Y ahora que pasaria en un servidor de produccion ? que politicas podria sugerirme a la hora de realizar actualizaciones en un sercidor web, de bases de datos, de correo, interpretes, compiladores. o es mejor no actualizar nunca nada ?

Digo esto por que con la poca experiencia que tengo en ambientes de produccion me doy cuenta que actualizar es peligroso y no actualizar tambien.

----------

## Txema

Yo lo que he puesto arriba lo hago igual tanto en mi propio pc como en el servidor, aunque no es un servidor de oficina, solo da servicio a cinco pc's domésticos, así que no sé qué impacto tendría en un servidor digamos "real", en micaso no tengo ningún problema ni por falta de recursos mientras compilo ni con las actualizaciones en si, el truco está siempre en el mismo sitio, usar la opción -a (--ask) para todo acompañada también de -v (--verbose) y así ves qué paquetes, versiones y USEs se van a modificar/actualizar y si no te interesa pues le dices No, modificas lo que sea y vuelves a intentarlo  :Wink: 

Un saludo.

----------

## Inodoro_Pereyra

La parte mas complicada de mantener un servidor en producción es leer, releer y volver a leer hasta entender toda la salida de portage luego de la compilación y seguir las instrucciones al pié de la letra.
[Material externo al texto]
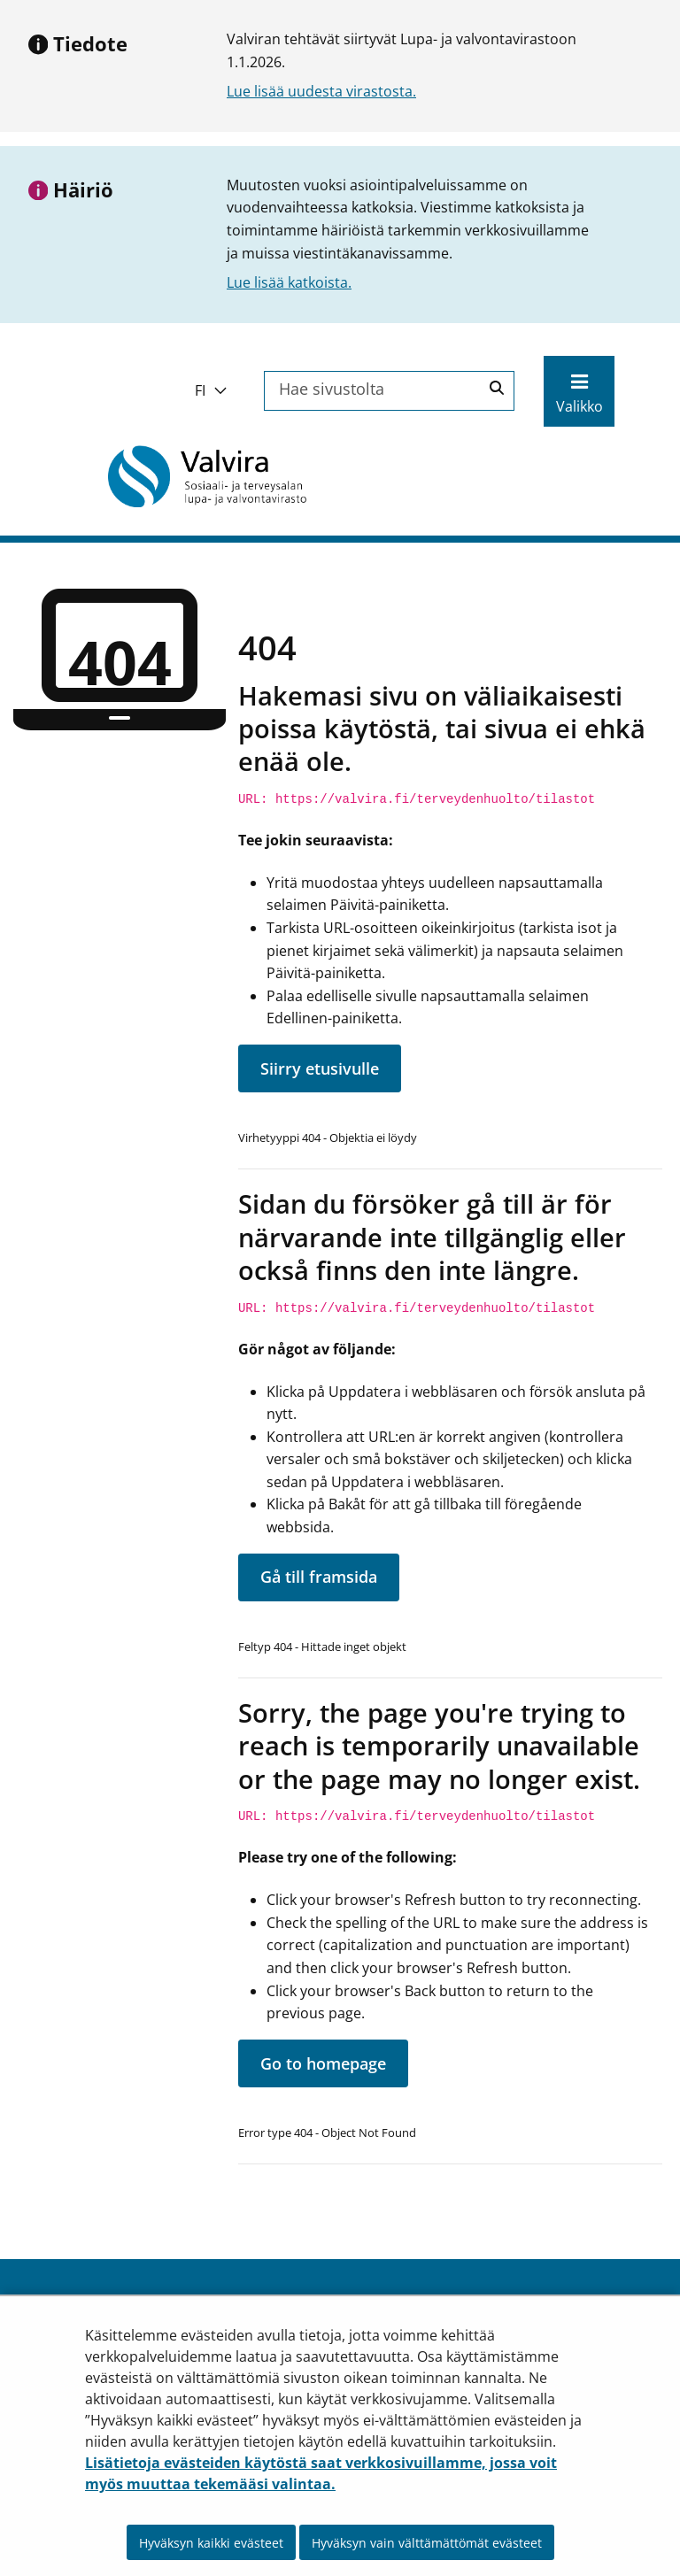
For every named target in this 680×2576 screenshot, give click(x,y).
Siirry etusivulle (319, 1068)
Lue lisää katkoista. (289, 282)
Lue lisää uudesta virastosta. (321, 91)
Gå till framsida (318, 1576)
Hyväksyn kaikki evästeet (211, 2542)
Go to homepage (323, 2063)
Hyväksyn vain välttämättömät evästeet (427, 2542)
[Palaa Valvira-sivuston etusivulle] (207, 476)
¿El truco? Actualizar con mas frecuencia las estaciones de trabajo que el servidor... Si algo falla (que es casi nunca), ya sabrás a que atenerte a la hora de actualizar el servidor si es que esta actualización lo afecta.

Salud!

----------

## Txema

Ah, se me olvidaba, a raíz de lo que dice Inodoro_Pereyra, es fundamental tras cada emerge ejecutar elogv y mirar bien todos los paquetes que acabas de compilar por si alguno necesitara "pasos extra" tras su instalación/actualización  :Wink:  (suelen ser todos los que tienen el asterisco rosa o marrón, los verdes no dicen nada y los rojos es que falló la compilación  :Wink: )

----------